After Mazar-e-Sharif, things happened fast. On November 11, 2001, the town of Herat fell to the Northern Alliance. Kabul followed on November 13, and Jalalabad on November 14. The last Taliban stronghold, Kandahar, fell on December 7.
In December the United Nations sponsored a conference in Bonn, Germany, to select an interim leader for liberated Afghanistan. Delegates to the conference chose Hamid Karzai, a Pashtun, who had fought against the Taliban in the south. Karzai, who had grown up in Afghanistan and served briefly in the pre-Taliban Afghan government, had reentered Afghanistan on a motorcycle from Pakistan as the bombing campaign began. With support from our forces, Karzai led the Pashtun troops who took Kandahar. He was inaugurated on December 22, 2001, as chairman of the new Interim Afghan Authority.
In a little over three months, working with the Northern Alliance and allies in the south, we had overthrown the Taliban and liberated 25 million people. We had begun to deny al Qaeda bases from which to plot and train for attacks against us. There were difficult days ahead, but at the end of 2001, we had accomplished much. And we had managed to do all we had done with the number of American troops in Afghanistan never exceeding four thousand.

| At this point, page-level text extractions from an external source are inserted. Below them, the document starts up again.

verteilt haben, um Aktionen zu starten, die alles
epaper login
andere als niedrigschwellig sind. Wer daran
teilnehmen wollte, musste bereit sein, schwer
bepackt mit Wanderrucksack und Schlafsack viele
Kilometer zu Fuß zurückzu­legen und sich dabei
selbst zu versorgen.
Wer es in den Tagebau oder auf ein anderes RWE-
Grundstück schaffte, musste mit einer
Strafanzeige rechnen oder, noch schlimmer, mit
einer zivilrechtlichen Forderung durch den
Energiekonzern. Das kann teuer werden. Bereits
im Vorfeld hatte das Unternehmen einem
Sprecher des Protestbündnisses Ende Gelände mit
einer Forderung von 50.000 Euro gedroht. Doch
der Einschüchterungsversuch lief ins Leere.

As we had begun the planning for our military operations in Afghanistan, many worried that we were taking on too formidable a task. As the Soviets could testify, Afghanistan was known as the graveyard of empires for good reason. Any power that would prevail there had to t
ake into account not only the rugged, inhospitable terrain, but the fact that the Afghans were among the toughest, most ruthless fighters in the world. When we launched our efforts, however, it was with forces far superior to those the Soviets had deployed in the 1980s, and we enjoyed a tremendous technological advantage. We also had on our side the kind of creative thinking that freedom encourages. Using the CIA and our special operations forces to marry our technology with Afghan fighters brought about the Taliban’s downfall in a remarkably short time. And perhaps the most important distinction was that we were there to liberate, not to occupy; to free, not to oppress the Afghan people.

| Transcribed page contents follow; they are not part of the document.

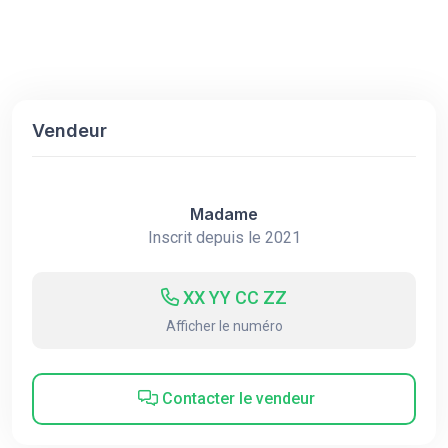
Vendeur
Madame
Inscrit depuis le 2021
XX YY CC ZZ
Afficher le numéro
Contacter le vendeur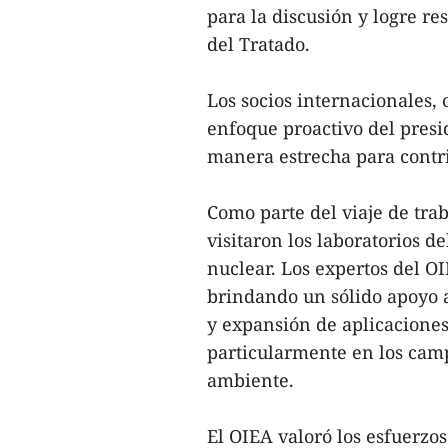
para la discusión y logre re
del Tratado.
Los socios internacionales,
enfoque proactivo del presid
manera estrecha para contri
Como parte del viaje de tra
visitaron los laboratorios d
nuclear. Los expertos del 
brindando un sólido apoyo a
y expansión de aplicaciones 
particularmente en los campo
ambiente.
El OIEA valoró los esfuerzo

But, of course, that wasn’t the end of it, and as we find ourselves ten years later with nearly one hundred thousand American troops still fighting in Afghanistan, it’s important to recognize that in the war in which we are currently engaged, sure and swift victories are likely to be rare. To the extent that Desert Storm led us to expect quick triumphs, it taught us the wrong lesson.
Now we are taking on an enemy scattered throughout many parts of the world and committed to launching mass casualty attacks from any base it can find. The key test in this war is not how long it takes us to complete any particular military operation. The crucial test is whether our policies, including our military operations, are effective at defending the nation from further attack. Critical to that effort is recognizing that our ultimate objective must be ensuring that the Afghan security forces are sufficiently trained and equipped to defend their own people and territory. Our mission will not be complete until the Afghan government and armed forces can, on their own, prevent their nation from once again becoming a safe haven for terrorists.